As part of my FORMAS project "NEEDS" (dnr 2020-00982) I trained an LSTM to predict extreme sea level using observational data around the wider North Sea + Baltic region. I now want to use it with climate model projections as input, but these need downscaling to an adequately high resolution first. More and more centres are using CNNs for this purpose, with the downside that one can only downscale one variable at a time. Luckily our work on the LSTM showed that of all the variables we could think of, only three were needed to re-create most of the signal (the 2-D fields of u- and v- components of the wind and sea level pressure). Time- and computing capacity-dependent, I would therefore either downscale more variables or re-train the network to work with these 3 only. Time will also determine how many climate change projections to consider.
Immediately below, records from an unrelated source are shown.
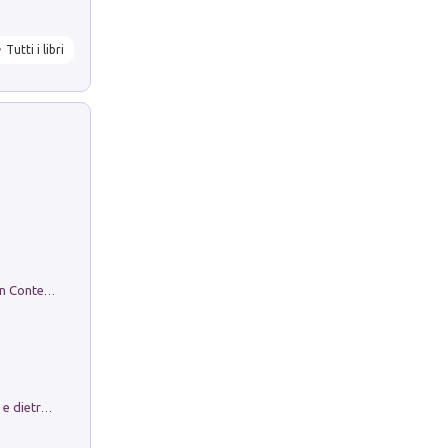
Tutti i libri
in alto! Livello A1. Con CD-Audio. Con Contenuto digitale per accesso on line
Conte e Mattarella. Sul palcoscenico e dietro le quinte del Quirinale. Un racconto sulle istituzioni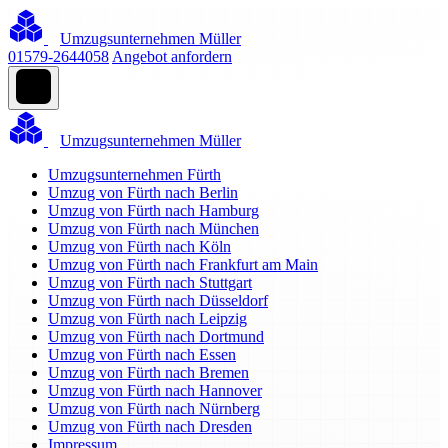
Umzugsunternehmen Müller
01579-2644058
Angebot anfordern
Umzugsunternehmen Müller
Umzugsunternehmen Fürth
Umzug von Fürth nach Berlin
Umzug von Fürth nach Hamburg
Umzug von Fürth nach München
Umzug von Fürth nach Köln
Umzug von Fürth nach Frankfurt am Main
Umzug von Fürth nach Stuttgart
Umzug von Fürth nach Düsseldorf
Umzug von Fürth nach Leipzig
Umzug von Fürth nach Dortmund
Umzug von Fürth nach Essen
Umzug von Fürth nach Bremen
Umzug von Fürth nach Hannover
Umzug von Fürth nach Nürnberg
Umzug von Fürth nach Dresden
Impressum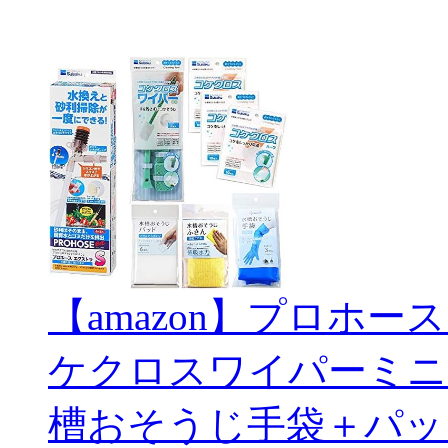
【amazon】プロホー
ケクロスワイパーミニ
槽おそうじ手袋＋パッ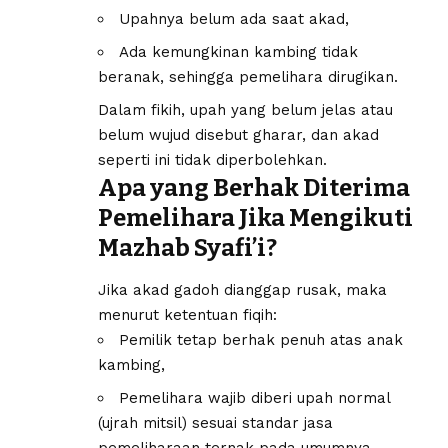
Upahnya belum ada saat akad,
Ada kemungkinan kambing tidak
beranak, sehingga pemelihara dirugikan.
Dalam fikih, upah yang belum jelas atau
belum wujud disebut gharar, dan akad
seperti ini tidak diperbolehkan.
Apa yang Berhak Diterima
Pemelihara Jika Mengikuti
Mazhab Syafi’i?
Jika akad gadoh dianggap rusak, maka
menurut ketentuan fiqih:
Pemilik tetap berhak penuh atas anak
kambing,
Pemelihara wajib diberi upah normal
(ujrah mitsil) sesuai standar jasa
pemeliharaan ternak pada umumnya.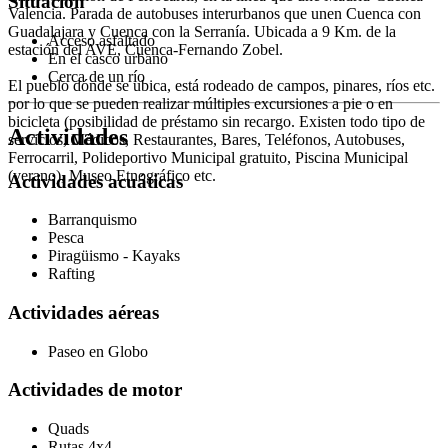
Situación
Valencia. Parada de autobuses interurbanos que unen Cuenca con
Guadalajara y Cuenca con la Serranía. Ubicada a 9 Km. de la
Acceso asfaltado
estación del AVE, Cuenca-Fernando Zobel.
En el casco urbano
Cerca de un río
El pueblo dónde se ubica, está rodeado de campos, pinares, ríos etc.
por lo que se pueden realizar múltiples excursiones a pie o en
bicicleta (posibilidad de préstamo sin recargo. Existen todo tipo de
Actividades
servicios, Médicos, Restaurantes, Bares, Teléfonos, Autobuses,
Ferrocarril, Polideportivo Municipal gratuito, Piscina Municipal
(verano), Museo Etnográfico etc.
Actividades acuáticas
Barranquismo
Pesca
Piragüismo - Kayaks
Rafting
Actividades aéreas
Paseo en Globo
Actividades de motor
Quads
Rutas 4x4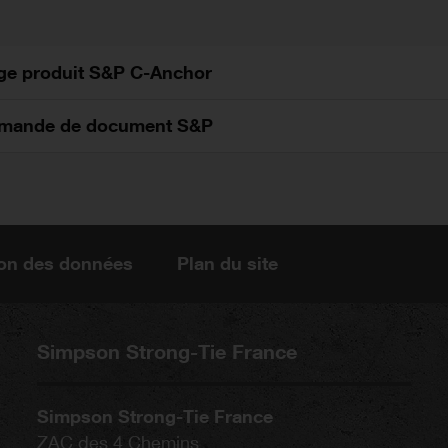
ge produit S&P C-Anchor
mande de document S&P
ion des données
Plan du site
Simpson Strong-Tie France
Simpson Strong-Tie France
ZAC des 4 Chemins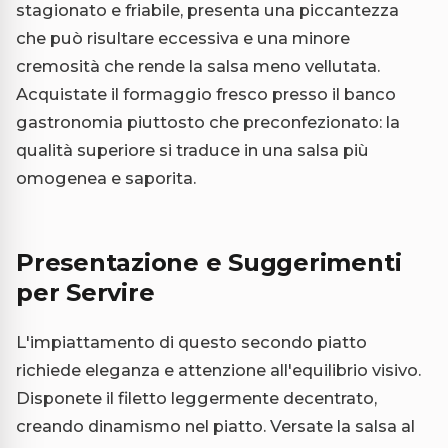
stagionato e friabile, presenta una piccantezza
che può risultare eccessiva e una minore
cremosità che rende la salsa meno vellutata.
Acquistate il formaggio fresco presso il banco
gastronomia piuttosto che preconfezionato: la
qualità superiore si traduce in una salsa più
omogenea e saporita.
Presentazione e Suggerimenti
per Servire
L'impiattamento di questo secondo piatto
richiede eleganza e attenzione all'equilibrio visivo.
Disponete il filetto leggermente decentrato,
creando dinamismo nel piatto. Versate la salsa al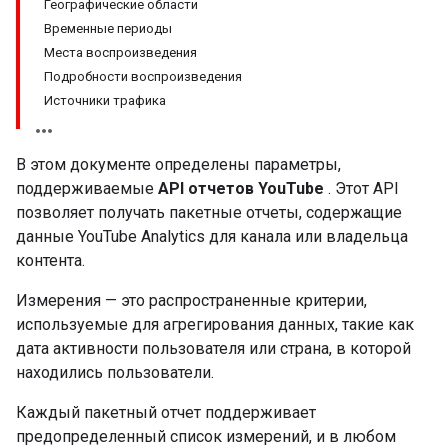
Географические области
Временные периоды
Места воспроизведения
Подробности воспроизведения
Источники трафика
В этом документе определены параметры,
поддерживаемые
API отчетов YouTube
. Этот API
позволяет получать пакетные отчеты, содержащие
данные YouTube Analytics для канала или владельца
контента.
Измерения — это распространенные критерии,
используемые для агрегирования данных, такие как
дата активности пользователя или страна, в которой
находились пользователи.
Каждый пакетный отчет поддерживает
предопределенный список измерений, и в любом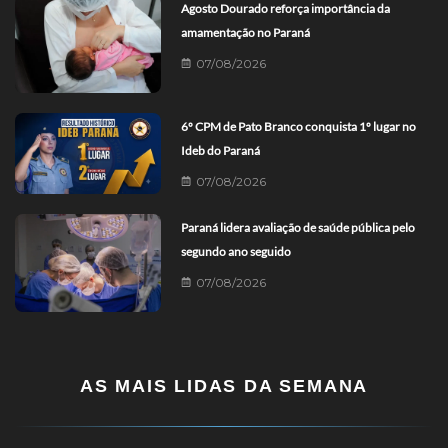
Agosto Dourado reforça importância da
amamentação no Paraná
07/08/2026
6º CPM de Pato Branco conquista 1º lugar no
Ideb do Paraná
07/08/2026
Paraná lidera avaliação de saúde pública pelo
segundo ano seguido
07/08/2026
AS MAIS LIDAS DA SEMANA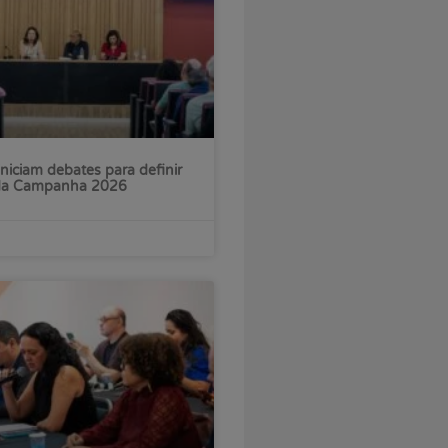
iniciam debates para definir
 da Campanha 2026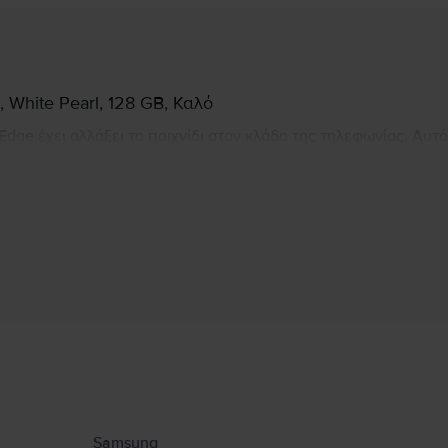
White Pearl, 128 GB, Καλό
ge έχει αλλάξει το παιχνίδι στον κλάδο της τηλεφωνίας. Αυτό
ιασμό, καμπύλες άκρες που αλλάζουν τον τρόπο που χρησιμοποι
0% σε σύντομο χρονικό διάστημα.
Πληροφορίες Κατασκευαστή
υ αφορούν το προϊόν.
Samsung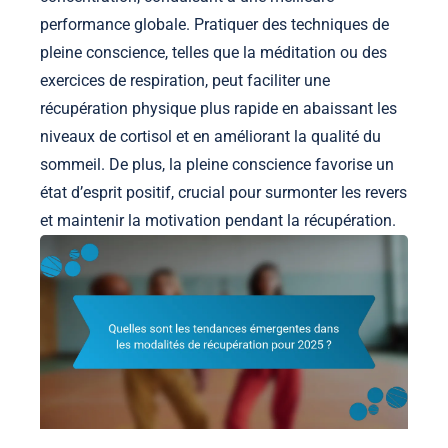
performance globale. Pratiquer des techniques de
pleine conscience, telles que la méditation ou des
exercices de respiration, peut faciliter une
récupération physique plus rapide en abaissant les
niveaux de cortisol et en améliorant la qualité du
sommeil. De plus, la pleine conscience favorise un
état d’esprit positif, crucial pour surmonter les revers
et maintenir la motivation pendant la récupération.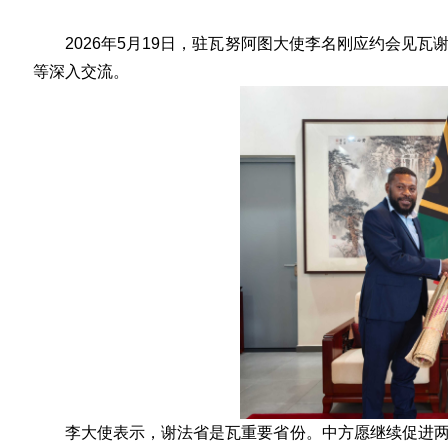
2026
年
5
月
19
日，驻瓦努阿图大使李名刚应约会见瓦
等深入交流。
李大使
表示，谢法省是瓦重要省份。中方愿继续促进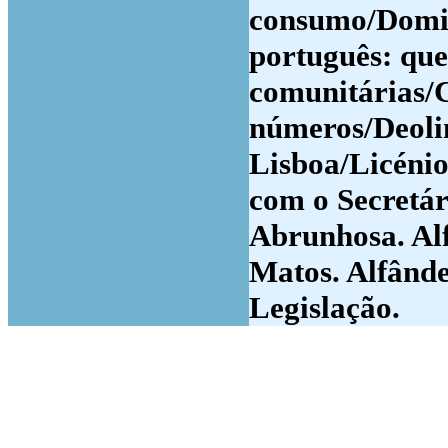
consumo/Domin
português: que
comunitárias/
números/Deoli
Lisboa/Licénio
com o Secretár
Abrunhosa. Al
Matos. Alfânde
Legislação.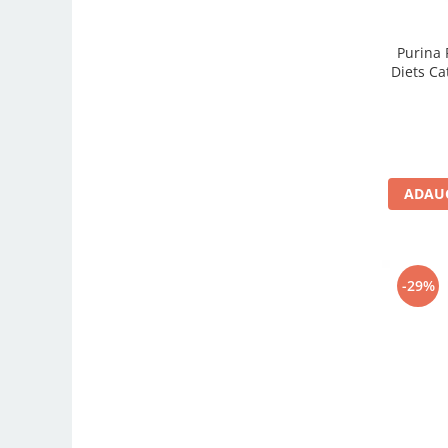
Purina 
Diets Ca
ADAUG
-29%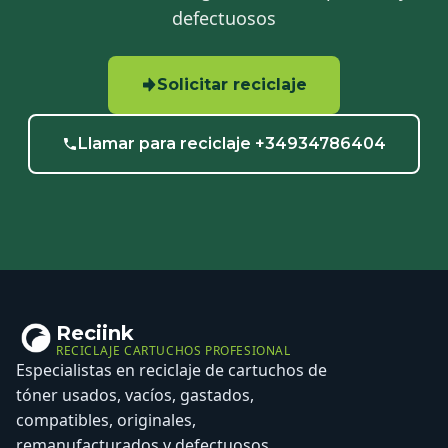
defectuosos
Solicitar reciclaje
Llamar para reciclaje +34934786404
Reciink
RECICLAJE CARTUCHOS PROFESIONAL
Especialistas en reciclaje de cartuchos de
tóner usados, vacíos, gastados,
compatibles, originales,
remanufacturados y defectuosos.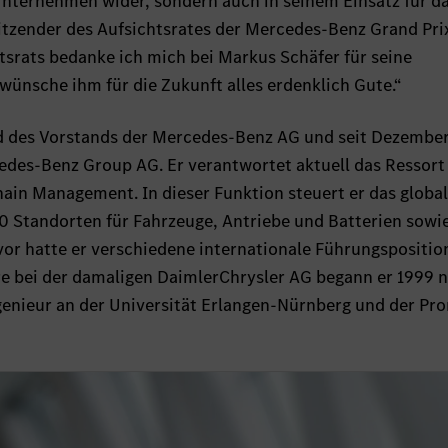
nternehmen wider, sondern auch in seinem Einsatz für d
tzender des Aufsichtsrates der Mercedes-Benz Grand Prix
srats bedanke ich mich bei Markus Schäfer für seine
ünsche ihm für die Zukunft alles erdenklich Gute.“
ied des Vorstands der Mercedes-Benz AG und seit Dezembe
edes-Benz Group AG. Er verantwortet aktuell das Ressort
hain Management. In dieser Funktion steuert er das globa
 Standorten für Fahrzeuge, Antriebe und Batterien sowie
vor hatte er verschiedene internationale Führungspositio
e bei der damaligen DaimlerChrysler AG begann er 1999 
genieur an der Universität Erlangen-Nürnberg und der Pr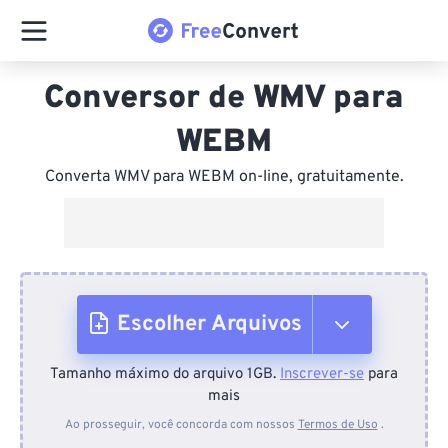
Conversor de WMV para
WEBM
Converta WMV para WEBM on-line, gratuitamente.
Escolher Arquivos
Tamanho máximo do arquivo 1GB.
Inscrever-se
para
Do dispositivo
mais
Ao prosseguir, você concorda com nossos
Termos de Uso
.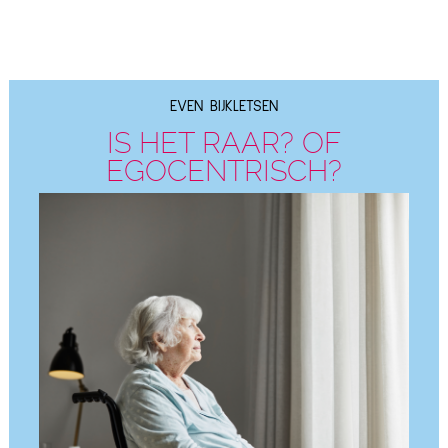
EVEN BIJKLETSEN
IS HET RAAR? OF
EGOCENTRISCH?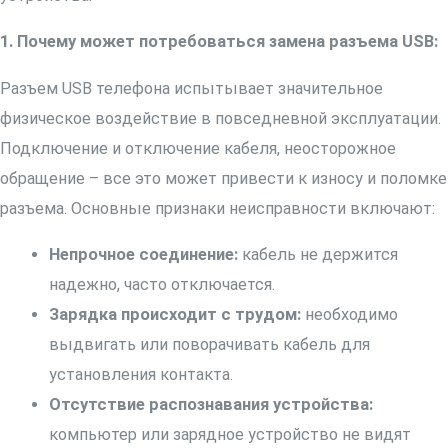
1. Почему может потребоваться замена разъема USB:
Разъем USB телефона испытывает значительное
физическое воздействие в повседневной эксплуатации.
Подключение и отключение кабеля, неосторожное
обращение – все это может привести к износу и поломке
разъема. Основные признаки неисправности включают:
Непрочное соединение:
кабель не держится
надежно, часто отключается.
Зарядка происходит с трудом:
необходимо
выдвигать или поворачивать кабель для
установления контакта.
Отсутствие распознавания устройства:
компьютер или зарядное устройство не видят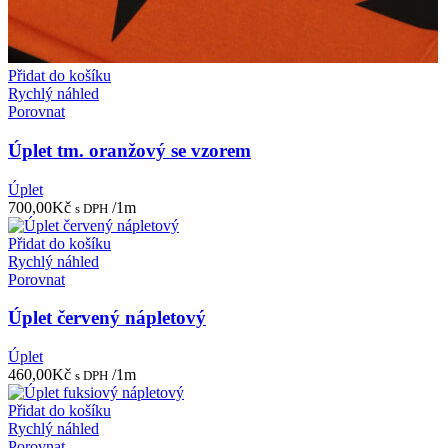
Přidat do košíku
Rychlý náhled
Porovnat
Úplet tm. oranžový se vzorem
Úplet
700,00
Kč
/1m
s DPH
Přidat do košíku
Rychlý náhled
Porovnat
Úplet červený nápletový
Úplet
460,00
Kč
/1m
s DPH
Přidat do košíku
Rychlý náhled
Porovnat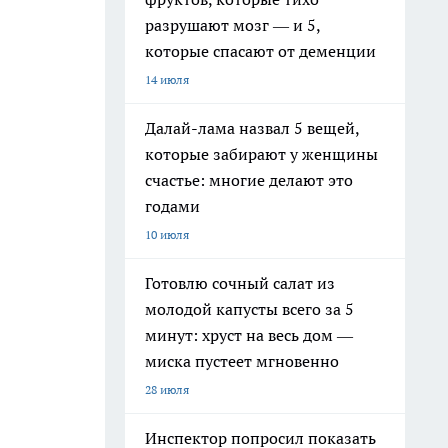
разрушают мозг — и 5,
которые спасают от деменции
14 июля
Далай-лама назвал 5 вещей,
которые забирают у женщины
счастье: многие делают это
годами
10 июля
Готовлю сочный салат из
молодой капусты всего за 5
минут: хруст на весь дом —
миска пустеет мгновенно
28 июля
Инспектор попросил показать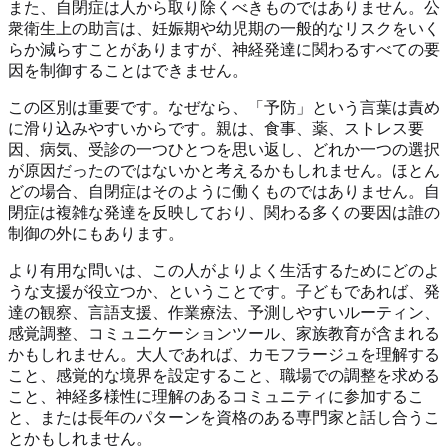
また、自閉症は人から取り除くべきものではありません。公
衆衛生上の助言は、妊娠期や幼児期の一般的なリスクをいく
らか減らすことがありますが、神経発達に関わるすべての要
因を制御することはできません。
この区別は重要です。なぜなら、「予防」という言葉は責め
に滑り込みやすいからです。親は、食事、薬、ストレス要
因、病気、受診の一つひとつを思い返し、どれか一つの選択
が原因だったのではないかと考えるかもしれません。ほとん
どの場合、自閉症はそのように働くものではありません。自
閉症は複雑な発達を反映しており、関わる多くの要因は誰の
制御の外にもあります。
より有用な問いは、この人がよりよく生活するためにどのよ
うな支援が役立つか、ということです。子どもであれば、発
達の観察、言語支援、作業療法、予測しやすいルーティン、
感覚調整、コミュニケーションツール、家族教育が含まれる
かもしれません。大人であれば、カモフラージュを理解する
こと、感覚的な境界を設定すること、職場での調整を求める
こと、神経多様性に理解のあるコミュニティに参加するこ
と、または長年のパターンを資格のある専門家と話し合うこ
とかもしれません。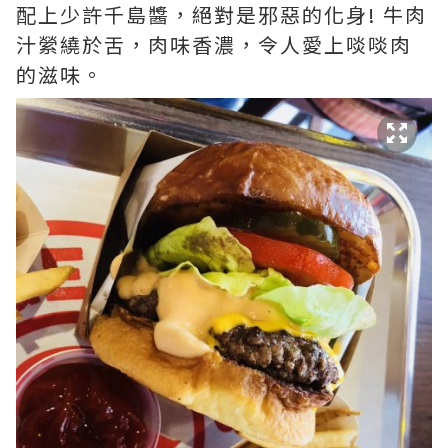
配上少許千島醬，絕對是邪惡的化身! 牛肉
汁縈繞於舌，肉味香濃，令人愛上啖啖肉
的滋味。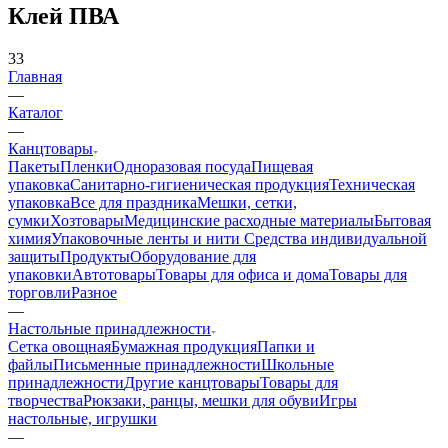
Клей ПВА
33
Главная
—
Каталог
—
Канцтовары
Пакеты
Пленки
Одноразовая посуда
Пищевая
упаковка
Санитарно-гигиеническая продукция
Техническая
упаковка
Все для праздника
Мешки, сетки,
сумки
Хозтовары
Медицинские расходные материалы
Бытовая
химия
Упаковочные ленты и нити
Средства индивидуальной
защиты
Продукты
Оборудование для
упаковки
Автотовары
Товары для офиса и дома
Товары для
торговли
Разное
—
Настольные принадлежности
Сетка овощная
Бумажная продукция
Папки и
файлы
Письменные принадлежности
Школьные
принадлежности
Другие канцтовары
Товары для
творчества
Рюкзаки, ранцы, мешки для обуви
Игры
настольные, игрушки
—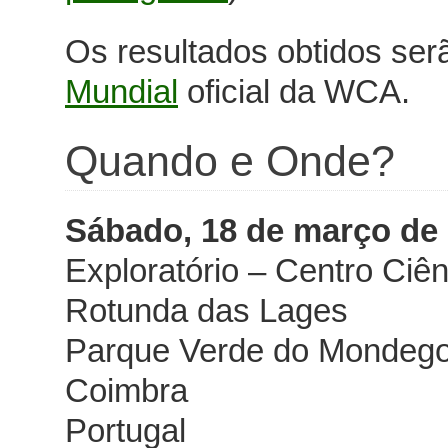
Os resultados obtidos se
Mundial
oficial da WCA.
Quando e Onde?
Sábado, 18 de março de
Exploratório – Centro Ciê
Rotunda das Lages
Parque Verde do Mondeg
Coimbra
Portugal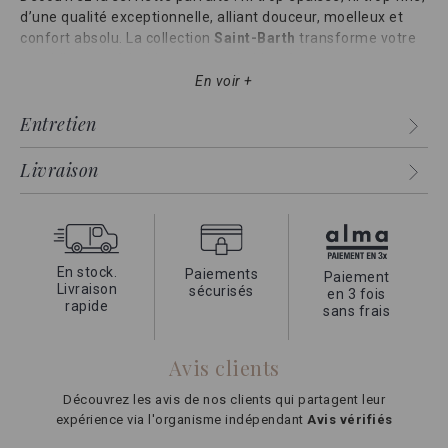
d’une qualité exceptionnelle, alliant douceur, moelleux et
confort absolu. La collection
Saint-Barth
transforme votre
quotidien en véritable moment de bien-être.
En voir +
Confectionnée en coton égyptien 600 g/m², elle offre une
absorption optimale et un toucher luxueusement doux qui
Entretien
enveloppe votre peau à chaque utilisation.
Fabriquée au Portugal à partir de 100 % coton égyptien
Livraison
certifié Giza, issu de fibres extra-longues, cette serviette
conserve son moelleux et sa douceur lavage après lavage.
Un allié indispensable pour vos sorties de bain dignes des
plus prestigieux hôtels.
En stock.
Paiements
Paiement
Offrez-vous le luxe d’un confort incomparable à la maison
Livraison
sécurisés
en 3 fois
avec la collection Saint-Barth : la serviette qui allie
rapide
sans frais
élégance, qualité et plaisir au quotidien.
Avis clients
Découvrez les avis de nos clients qui partagent leur
expérience via l'organisme indépendant
Avis vérifiés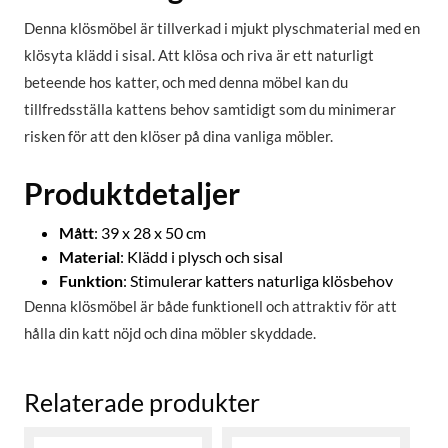
Denna klösmöbel är tillverkad i mjukt plyschmaterial med en
klösyta klädd i sisal. Att klösa och riva är ett naturligt
beteende hos katter, och med denna möbel kan du
tillfredsställa kattens behov samtidigt som du minimerar
risken för att den klöser på dina vanliga möbler.
Produktdetaljer
Mått
: 39 x 28 x 50 cm
Material
: Klädd i plysch och sisal
Funktion
: Stimulerar katters naturliga klösbehov
Denna klösmöbel är både funktionell och attraktiv för att
hålla din katt nöjd och dina möbler skyddade.
Relaterade produkter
For my other project, funded by Rymdstyrelsen (dnr 2022-00149), our objective is to detect specific patterns in the Arctic sea ice. My PhD student has detected them the traditional way in 40-years of daily data. A logical next step is to see how well supervised and unsupervised classification methods would perform on this dataset. I am planning of using a CNN there too, but depending on the performance, I may have to move to regional analyses with different methods in each region (e.g. Gaussian Mixture Models north of Svalbard, where the distinction between the pattern that we are looking for and the marginal ice zone is unclear). I have a similar dataset for the Antarctic sea ice from a past project, so if all goes well and fast, I would then try to apply the same networks to the Southern Ocean, and see what we can learn from where it works / fails.
The FORMAS project is the most time pressing, therefore the clearest here.